• **Work item**: Check each line of the entries. Copy the ones that contain the string "Identify".

• **Data records**:
- - -

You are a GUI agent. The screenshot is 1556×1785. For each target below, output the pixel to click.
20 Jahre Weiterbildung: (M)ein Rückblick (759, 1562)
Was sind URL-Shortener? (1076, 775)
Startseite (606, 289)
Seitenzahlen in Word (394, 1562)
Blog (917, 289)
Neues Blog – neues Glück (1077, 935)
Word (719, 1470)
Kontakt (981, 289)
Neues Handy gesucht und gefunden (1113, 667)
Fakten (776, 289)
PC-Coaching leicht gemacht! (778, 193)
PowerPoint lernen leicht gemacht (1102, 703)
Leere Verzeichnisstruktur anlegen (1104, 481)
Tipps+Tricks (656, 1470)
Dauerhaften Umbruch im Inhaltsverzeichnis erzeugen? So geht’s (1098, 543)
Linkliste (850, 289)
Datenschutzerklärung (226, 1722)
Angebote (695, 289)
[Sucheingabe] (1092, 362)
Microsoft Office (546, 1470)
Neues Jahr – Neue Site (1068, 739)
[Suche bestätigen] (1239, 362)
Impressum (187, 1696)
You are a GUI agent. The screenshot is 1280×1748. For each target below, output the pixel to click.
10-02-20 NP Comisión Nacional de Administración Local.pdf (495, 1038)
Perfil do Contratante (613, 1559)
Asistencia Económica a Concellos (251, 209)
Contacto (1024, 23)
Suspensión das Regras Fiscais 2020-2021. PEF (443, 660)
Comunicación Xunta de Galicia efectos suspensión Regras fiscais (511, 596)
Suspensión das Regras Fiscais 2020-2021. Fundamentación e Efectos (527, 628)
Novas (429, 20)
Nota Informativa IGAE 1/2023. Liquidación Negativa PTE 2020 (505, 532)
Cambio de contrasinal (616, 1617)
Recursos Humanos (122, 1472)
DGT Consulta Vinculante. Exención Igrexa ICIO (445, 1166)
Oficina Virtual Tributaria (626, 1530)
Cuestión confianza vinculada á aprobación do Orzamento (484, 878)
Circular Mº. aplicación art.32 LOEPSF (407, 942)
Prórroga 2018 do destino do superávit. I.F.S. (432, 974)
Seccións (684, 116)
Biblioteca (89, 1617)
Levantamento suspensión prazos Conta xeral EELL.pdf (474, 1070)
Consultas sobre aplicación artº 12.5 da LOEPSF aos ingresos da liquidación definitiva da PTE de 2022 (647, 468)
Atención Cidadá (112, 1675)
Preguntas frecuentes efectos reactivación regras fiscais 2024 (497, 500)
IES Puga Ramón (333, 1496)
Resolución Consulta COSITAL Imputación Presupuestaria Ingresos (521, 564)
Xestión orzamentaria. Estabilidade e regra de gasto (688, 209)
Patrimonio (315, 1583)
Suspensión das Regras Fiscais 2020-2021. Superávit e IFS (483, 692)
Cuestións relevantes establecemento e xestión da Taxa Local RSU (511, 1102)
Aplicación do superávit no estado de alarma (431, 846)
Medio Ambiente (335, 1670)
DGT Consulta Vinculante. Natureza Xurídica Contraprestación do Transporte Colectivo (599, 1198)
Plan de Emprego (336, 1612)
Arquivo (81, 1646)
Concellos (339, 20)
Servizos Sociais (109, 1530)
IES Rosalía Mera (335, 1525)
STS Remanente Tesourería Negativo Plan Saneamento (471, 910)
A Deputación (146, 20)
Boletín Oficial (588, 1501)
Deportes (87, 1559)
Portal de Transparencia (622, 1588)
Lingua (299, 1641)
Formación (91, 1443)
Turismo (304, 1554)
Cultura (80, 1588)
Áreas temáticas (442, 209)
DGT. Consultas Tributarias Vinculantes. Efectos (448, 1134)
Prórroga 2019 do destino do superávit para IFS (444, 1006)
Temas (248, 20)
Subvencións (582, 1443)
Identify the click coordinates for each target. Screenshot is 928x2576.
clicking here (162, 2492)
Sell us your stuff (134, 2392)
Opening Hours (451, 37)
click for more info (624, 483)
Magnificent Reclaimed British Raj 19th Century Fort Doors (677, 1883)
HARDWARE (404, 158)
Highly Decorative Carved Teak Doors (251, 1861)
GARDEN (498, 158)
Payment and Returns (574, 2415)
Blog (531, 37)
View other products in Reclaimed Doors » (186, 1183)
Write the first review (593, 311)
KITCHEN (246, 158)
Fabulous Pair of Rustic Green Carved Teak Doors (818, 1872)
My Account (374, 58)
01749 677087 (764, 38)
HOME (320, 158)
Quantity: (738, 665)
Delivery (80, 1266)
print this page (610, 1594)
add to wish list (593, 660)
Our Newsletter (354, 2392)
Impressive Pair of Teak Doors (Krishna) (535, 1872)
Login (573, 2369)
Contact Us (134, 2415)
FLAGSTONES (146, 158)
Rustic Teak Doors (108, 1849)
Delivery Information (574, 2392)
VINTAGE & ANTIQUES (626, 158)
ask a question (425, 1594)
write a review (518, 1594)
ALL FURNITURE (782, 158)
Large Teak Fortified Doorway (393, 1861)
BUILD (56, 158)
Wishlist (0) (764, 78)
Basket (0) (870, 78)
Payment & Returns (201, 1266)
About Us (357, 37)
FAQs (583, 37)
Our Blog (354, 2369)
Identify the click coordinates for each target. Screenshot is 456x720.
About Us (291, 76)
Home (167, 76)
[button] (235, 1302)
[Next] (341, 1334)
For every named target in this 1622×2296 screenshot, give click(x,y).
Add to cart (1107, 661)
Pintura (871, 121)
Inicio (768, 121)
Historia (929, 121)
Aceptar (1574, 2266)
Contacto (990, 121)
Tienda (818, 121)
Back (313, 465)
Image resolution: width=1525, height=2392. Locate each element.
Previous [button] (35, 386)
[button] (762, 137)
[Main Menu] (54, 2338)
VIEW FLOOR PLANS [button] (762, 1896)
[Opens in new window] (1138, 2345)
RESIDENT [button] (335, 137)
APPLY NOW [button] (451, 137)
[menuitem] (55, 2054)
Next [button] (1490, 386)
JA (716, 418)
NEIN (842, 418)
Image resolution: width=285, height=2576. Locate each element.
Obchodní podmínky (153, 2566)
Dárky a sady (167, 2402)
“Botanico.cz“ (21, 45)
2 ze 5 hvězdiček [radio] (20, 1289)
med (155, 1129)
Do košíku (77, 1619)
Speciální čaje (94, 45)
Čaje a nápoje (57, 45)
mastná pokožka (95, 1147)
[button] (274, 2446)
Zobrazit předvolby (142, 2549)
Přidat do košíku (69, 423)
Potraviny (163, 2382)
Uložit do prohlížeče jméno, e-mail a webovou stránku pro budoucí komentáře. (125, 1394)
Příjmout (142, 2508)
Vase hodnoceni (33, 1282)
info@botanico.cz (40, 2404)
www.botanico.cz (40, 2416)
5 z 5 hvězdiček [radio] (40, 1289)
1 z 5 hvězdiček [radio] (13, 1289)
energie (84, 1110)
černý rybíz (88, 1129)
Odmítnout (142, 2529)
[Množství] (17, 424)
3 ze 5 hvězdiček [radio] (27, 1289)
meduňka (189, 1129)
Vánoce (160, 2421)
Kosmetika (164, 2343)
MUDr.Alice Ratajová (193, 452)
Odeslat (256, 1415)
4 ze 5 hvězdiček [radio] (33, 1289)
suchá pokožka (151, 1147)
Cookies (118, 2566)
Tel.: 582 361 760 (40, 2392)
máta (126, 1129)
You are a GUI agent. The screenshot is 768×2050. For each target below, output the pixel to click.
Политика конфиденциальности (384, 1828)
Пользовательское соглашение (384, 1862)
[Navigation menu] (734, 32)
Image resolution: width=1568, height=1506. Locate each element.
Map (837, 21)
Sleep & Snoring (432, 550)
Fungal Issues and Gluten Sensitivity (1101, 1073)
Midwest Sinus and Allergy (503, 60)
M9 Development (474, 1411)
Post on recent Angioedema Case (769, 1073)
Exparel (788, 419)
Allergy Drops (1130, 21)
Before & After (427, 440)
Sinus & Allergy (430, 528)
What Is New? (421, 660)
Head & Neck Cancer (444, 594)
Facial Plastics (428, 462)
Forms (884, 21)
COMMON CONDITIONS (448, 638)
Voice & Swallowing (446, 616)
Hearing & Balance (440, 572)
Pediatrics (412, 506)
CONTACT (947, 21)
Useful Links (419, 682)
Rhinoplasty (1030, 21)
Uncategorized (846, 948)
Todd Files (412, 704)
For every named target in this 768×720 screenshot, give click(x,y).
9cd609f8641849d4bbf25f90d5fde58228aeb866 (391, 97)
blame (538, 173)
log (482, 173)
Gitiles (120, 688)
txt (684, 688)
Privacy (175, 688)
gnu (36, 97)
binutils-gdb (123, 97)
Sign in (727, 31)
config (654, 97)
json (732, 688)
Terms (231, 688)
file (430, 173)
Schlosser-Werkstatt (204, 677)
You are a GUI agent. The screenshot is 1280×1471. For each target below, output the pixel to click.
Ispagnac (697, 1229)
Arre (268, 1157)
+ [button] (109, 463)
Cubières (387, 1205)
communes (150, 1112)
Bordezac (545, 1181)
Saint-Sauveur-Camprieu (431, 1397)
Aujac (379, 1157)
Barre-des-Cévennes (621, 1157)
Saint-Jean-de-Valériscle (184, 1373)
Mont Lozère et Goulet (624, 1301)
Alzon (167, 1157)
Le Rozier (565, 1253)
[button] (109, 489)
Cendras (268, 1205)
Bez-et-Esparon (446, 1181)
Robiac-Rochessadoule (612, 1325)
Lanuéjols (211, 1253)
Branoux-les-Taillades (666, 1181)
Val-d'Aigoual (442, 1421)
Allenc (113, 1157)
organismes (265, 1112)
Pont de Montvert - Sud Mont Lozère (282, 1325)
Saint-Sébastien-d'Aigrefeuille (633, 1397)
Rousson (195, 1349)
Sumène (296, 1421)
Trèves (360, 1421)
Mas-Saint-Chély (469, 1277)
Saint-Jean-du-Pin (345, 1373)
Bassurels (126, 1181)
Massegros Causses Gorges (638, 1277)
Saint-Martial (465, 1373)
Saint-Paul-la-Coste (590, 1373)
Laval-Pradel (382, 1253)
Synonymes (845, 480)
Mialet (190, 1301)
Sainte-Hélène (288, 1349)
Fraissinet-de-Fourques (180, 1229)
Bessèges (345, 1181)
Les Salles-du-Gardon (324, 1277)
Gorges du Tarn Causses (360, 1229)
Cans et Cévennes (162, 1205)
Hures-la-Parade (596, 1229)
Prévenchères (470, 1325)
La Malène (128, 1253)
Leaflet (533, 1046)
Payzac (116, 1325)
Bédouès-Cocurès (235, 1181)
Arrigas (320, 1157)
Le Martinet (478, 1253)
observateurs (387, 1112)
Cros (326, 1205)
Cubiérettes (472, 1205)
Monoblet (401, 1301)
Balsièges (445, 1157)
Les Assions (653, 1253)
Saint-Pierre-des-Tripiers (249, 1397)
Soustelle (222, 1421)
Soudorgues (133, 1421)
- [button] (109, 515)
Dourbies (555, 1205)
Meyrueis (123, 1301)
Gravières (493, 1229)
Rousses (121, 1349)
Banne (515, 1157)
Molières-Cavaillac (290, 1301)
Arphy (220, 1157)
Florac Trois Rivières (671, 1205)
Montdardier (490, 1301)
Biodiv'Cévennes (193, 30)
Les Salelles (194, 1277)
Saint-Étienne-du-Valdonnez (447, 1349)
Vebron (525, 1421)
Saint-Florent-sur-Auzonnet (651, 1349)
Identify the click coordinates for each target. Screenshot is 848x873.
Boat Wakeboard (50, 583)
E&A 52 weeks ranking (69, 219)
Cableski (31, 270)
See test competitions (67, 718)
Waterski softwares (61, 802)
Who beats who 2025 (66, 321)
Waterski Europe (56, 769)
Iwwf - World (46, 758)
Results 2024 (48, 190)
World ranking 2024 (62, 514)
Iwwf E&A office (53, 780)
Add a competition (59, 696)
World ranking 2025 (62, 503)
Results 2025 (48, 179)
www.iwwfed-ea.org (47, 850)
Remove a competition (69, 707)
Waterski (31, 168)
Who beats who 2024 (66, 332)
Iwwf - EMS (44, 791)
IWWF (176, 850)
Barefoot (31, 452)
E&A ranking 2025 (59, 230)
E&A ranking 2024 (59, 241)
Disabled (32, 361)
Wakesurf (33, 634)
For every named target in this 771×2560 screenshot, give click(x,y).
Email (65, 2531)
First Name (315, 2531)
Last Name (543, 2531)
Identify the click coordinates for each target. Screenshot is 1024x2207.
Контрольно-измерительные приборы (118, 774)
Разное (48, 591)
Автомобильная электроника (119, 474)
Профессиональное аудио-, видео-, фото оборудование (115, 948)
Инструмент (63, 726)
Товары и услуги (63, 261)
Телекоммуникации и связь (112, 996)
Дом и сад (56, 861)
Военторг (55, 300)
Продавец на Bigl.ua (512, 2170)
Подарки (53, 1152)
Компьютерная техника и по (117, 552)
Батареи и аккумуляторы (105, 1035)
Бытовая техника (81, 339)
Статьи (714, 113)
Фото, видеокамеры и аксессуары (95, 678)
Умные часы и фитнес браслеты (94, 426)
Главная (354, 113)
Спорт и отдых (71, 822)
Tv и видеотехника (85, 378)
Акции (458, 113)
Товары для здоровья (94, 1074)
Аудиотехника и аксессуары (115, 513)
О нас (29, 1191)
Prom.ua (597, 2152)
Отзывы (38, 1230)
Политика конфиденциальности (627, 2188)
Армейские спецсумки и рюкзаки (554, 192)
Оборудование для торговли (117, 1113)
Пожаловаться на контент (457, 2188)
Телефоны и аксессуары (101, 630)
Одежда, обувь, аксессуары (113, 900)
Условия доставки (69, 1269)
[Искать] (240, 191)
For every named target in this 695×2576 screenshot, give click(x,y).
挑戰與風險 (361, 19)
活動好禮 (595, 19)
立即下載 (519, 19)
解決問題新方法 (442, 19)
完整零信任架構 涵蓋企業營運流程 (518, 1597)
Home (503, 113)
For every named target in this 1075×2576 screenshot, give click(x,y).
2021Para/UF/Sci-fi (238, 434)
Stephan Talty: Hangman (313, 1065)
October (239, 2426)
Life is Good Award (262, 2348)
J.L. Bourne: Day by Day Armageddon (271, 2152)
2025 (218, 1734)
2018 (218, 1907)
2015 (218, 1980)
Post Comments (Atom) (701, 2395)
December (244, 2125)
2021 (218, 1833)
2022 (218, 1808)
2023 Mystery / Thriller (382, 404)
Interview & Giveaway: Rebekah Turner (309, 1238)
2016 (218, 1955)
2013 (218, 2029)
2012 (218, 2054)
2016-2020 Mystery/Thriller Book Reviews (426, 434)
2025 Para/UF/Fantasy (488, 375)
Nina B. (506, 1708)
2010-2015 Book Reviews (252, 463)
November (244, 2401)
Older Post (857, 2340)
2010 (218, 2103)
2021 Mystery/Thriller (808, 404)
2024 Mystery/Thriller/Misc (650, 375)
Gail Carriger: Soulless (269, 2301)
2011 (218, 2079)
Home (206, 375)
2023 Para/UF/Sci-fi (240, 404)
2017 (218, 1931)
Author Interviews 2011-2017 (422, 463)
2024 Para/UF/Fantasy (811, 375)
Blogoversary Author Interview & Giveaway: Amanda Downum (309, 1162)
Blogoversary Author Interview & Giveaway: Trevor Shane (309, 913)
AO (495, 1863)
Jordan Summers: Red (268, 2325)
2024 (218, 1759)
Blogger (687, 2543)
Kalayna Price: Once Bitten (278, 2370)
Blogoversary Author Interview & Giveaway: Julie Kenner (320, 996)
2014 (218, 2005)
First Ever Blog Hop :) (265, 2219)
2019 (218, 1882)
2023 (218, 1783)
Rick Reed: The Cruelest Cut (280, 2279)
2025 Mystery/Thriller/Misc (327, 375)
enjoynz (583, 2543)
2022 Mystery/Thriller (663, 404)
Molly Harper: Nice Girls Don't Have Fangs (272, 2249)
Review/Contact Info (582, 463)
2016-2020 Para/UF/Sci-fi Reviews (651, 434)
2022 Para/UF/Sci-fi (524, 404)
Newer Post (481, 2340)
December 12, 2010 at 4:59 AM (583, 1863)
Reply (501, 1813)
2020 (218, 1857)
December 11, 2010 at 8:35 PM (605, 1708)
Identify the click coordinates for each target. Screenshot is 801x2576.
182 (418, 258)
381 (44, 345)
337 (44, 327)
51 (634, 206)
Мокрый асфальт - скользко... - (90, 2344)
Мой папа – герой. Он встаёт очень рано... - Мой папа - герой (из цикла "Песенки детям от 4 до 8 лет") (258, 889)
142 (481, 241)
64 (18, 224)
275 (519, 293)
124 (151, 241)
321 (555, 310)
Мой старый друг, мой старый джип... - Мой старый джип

- - -

• **Answer to the problem**:
Identify the click coordinates for each target. Screenshot is 928x2576.
Identify the click coordinates for each target. Screenshot is 456x720.
Identify the click coordinates for each target. Screenshot is 848x873.
Identify the click coordinates for each target. Screenshot is 1024x2207.
Identify the click coordinates for each target. Screenshot is 801x2576.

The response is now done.